4.5 Interaction with other medicinal products and other forms of interaction

No interaction studies have been performed.

There are no known interactions of human coagulation factor VIII products with other medicinal products.

4.6 Fertility, pregnancy and lactation

There is no or limited amount of data from the use of Octanate LV in pregnant women.

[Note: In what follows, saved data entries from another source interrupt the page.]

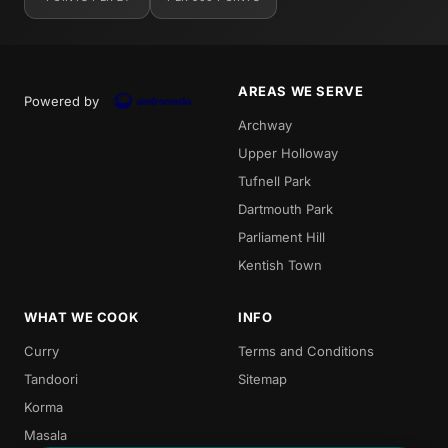
AREAS WE SERVE
Powered by
Archway
Upper Holloway
Tufnell Park
Dartmouth Park
Parliament Hill
Kentish Town
WHAT WE COOK
INFO
Curry
Terms and Conditions
Tandoori
Sitemap
Korma
Masala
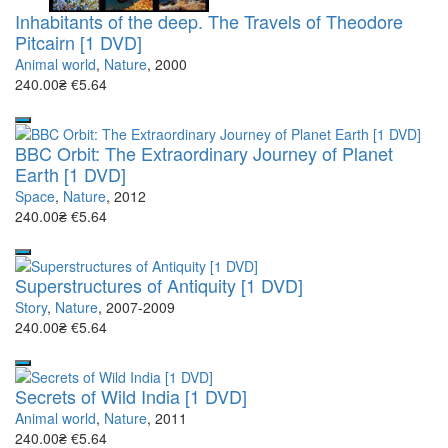
Inhabitants of the deep. The Travels of Theodore
Pitcairn [1 DVD]
Animal world
,
Nature
, 2000
240.00₴
€5.64
BBC Orbit: The Extraordinary Journey of Planet
Earth [1 DVD]
Space
,
Nature
, 2012
240.00₴
€5.64
Superstructures of Antiquity [1 DVD]
Story
,
Nature
, 2007-2009
240.00₴
€5.64
Secrets of Wild India [1 DVD]
Animal world
,
Nature
, 2011
240.00₴
€5.64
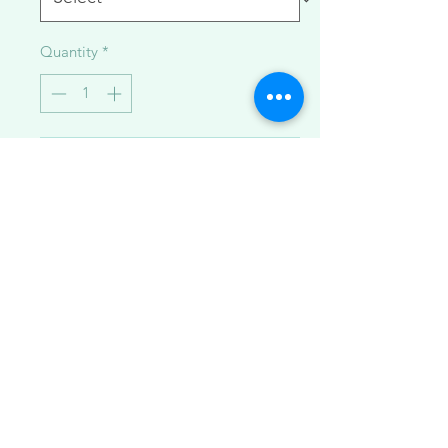
Quantity
*
Add to Cart
Gorgeous Hawaiian sunrise shell
necklaces made with 14K goldfilled
beaded curb chain.
Available in:
1.Light pink + rhodochrosite
gemstones ~17 inches + 1 inch
extender
2. White + Japanese saltwater akoya
pearls (extremely rare color)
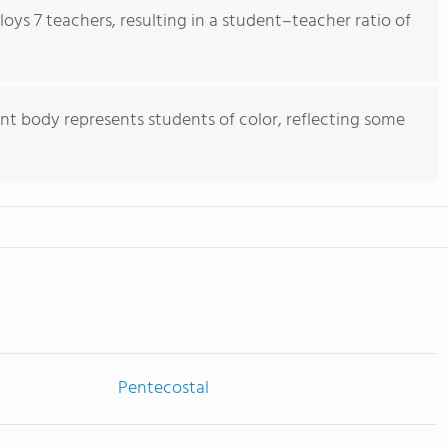
ys 7 teachers, resulting in a student–teacher ratio of
nt body represents students of color, reflecting some
Pentecostal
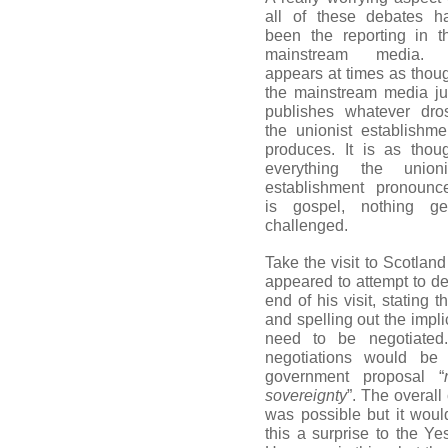
all of these debates h
been the reporting in t
mainstream media. 
appears at times as thou
the mainstream media ju
publishes whatever dro
the unionist establishme
produces. It is as thou
everything the unioni
establishment pronounc
is gospel, nothing ge
challenged.
Take the visit to Scotlan
appeared to attempt to d
end of his visit, stating
and spelling out the impli
need to be negotiated
negotiations would be 
government proposal “
sovereignty
”. The overal
was possible but it wou
this a surprise to the 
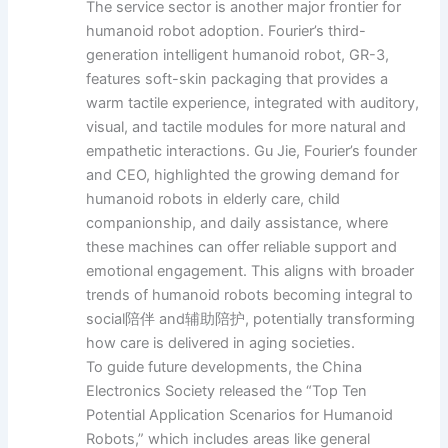
The service sector is another major frontier for
humanoid robot adoption. Fourier’s third-
generation intelligent humanoid robot, GR-3,
features soft-skin packaging that provides a
warm tactile experience, integrated with auditory,
visual, and tactile modules for more natural and
empathetic interactions. Gu Jie, Fourier’s founder
and CEO, highlighted the growing demand for
humanoid robots in elderly care, child
companionship, and daily assistance, where
these machines can offer reliable support and
emotional engagement. This aligns with broader
trends of humanoid robots becoming integral to
social陪伴 and辅助陪护, potentially transforming
how care is delivered in aging societies.
To guide future developments, the China
Electronics Society released the “Top Ten
Potential Application Scenarios for Humanoid
Robots,” which includes areas like general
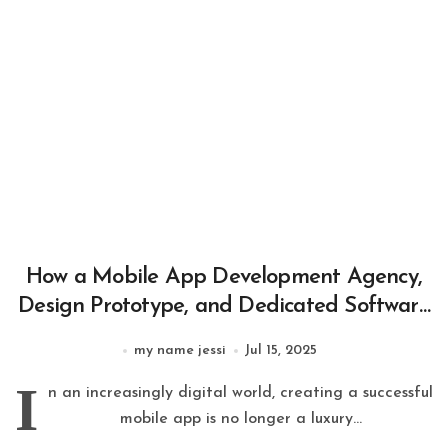
How a Mobile App Development Agency,
Design Prototype, and Dedicated Software
Development Team Build Successful Apps
my name jessi
Jul 15, 2025
I
n an increasingly digital world, creating a successful
mobile app is no longer a luxury...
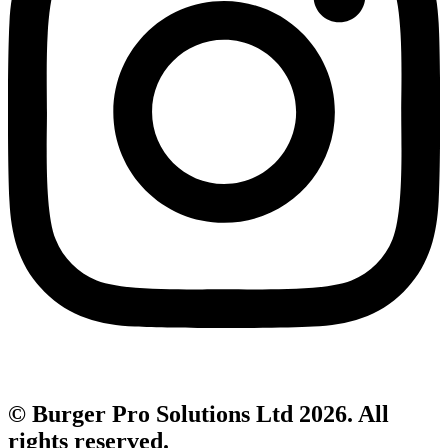
© Burger Pro Solutions Ltd 2026. All
rights reserved.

Animal reproduction studies have not been conducted with factor VIII. Based on the rare occurrence of haemophilia A in women, experience regarding the use of factor VIII during pregnancy and breast-feeding is not available. Therefore, factor VIII should be used during pregnancy and lactation only if clearly indicated.

4.7 Effects on ability to drive and use machines

Octanate LV has no or negligible influence on the ability to drive and use machines.

4.8 Undesirable effects

• Hypersensitivity or allergic reactions (which may include angiooedema, burning and stinging at the infusion site, chills, flushing, generalised urticaria, headache, hives, hypotension, lethargy, nausea, restlessness, tachycardia, chest tightness, tingling, vomiting, wheezing) have been observed infrequently, and may in some cases progress to severe anaphylaxis (including shock).

• On rare occasions, fever has been observed.

• Development of neutralising antibodies (inhibitors) may occur in patients with haemophilia A treated with factor VIII, including with Octanate LV see section 5.1. If such inhibitors occur, the condition will manifest itself as an insufficient clinical response. In such cases, it is recommended that a specialised haemophilia centre be contacted.

Tabulated list of adverse reactions

The table presented below is according to the MedDRA system organ classification (SOC and Preferred Term Level).

Frequencies have been evaluated according to the following convention: very common (≥1/10); common (≥1/100 to <1/10); uncommon (≥1/1,000 to <1/100); rare (≥1/10,000 to <1/1,000); very rare (<1/10,000), not known (cannot be estimated from the available data).

MedDRA Standard System Organ Class

Adverse Reaction


Immune system disorders

Hypersensitivity reaction

Anaphylactic shock


Very rare

General disorders and administration site conditions




Factor VIII antibodies in blood


* Frequency is based on studies with all FVIII products which included patients with severe haemophilia A.

PTPs = previously-treated patients, PUPs = previously-untreated patients

• For information on viral safety see 4.4

Reporting of suspected adverse reactions

Reporting suspected adverse reactions after authorisation of the medicinal product is important. It allows continued monitoring of the benefit/risk balance of the medicinal product. Healthcare professionals are asked to report any suspected adverse reactions via

Yellow Card Scheme

Website: or search for MHRA Yellow Card in the Google Play or Apple App Store

4.9 Overdose

No case of overdose has been reported.

5. Pharmacological properties
5.1 Pharmacodynamic properties

Pharmacotherapeutic group: antihemorrhagics: blood coagulation factor VIII

ATC-Code: B02BD02

The factor VIII/ von Willebrand factor complex consists of two molecules (FVIII and vWF) with different physiological functions. When infused into a haemophiliac patient, factor VIII binds to von Willebrand factor in the patient's circulation.

Activated factor VIII acts as a cofactor for activated factor IX, accelerating the conversion of factor X to activated factor X. Activated factor X converts prothrombin into thrombin. Thrombin then converts fibrinogen into fibrin and a clot can be formed.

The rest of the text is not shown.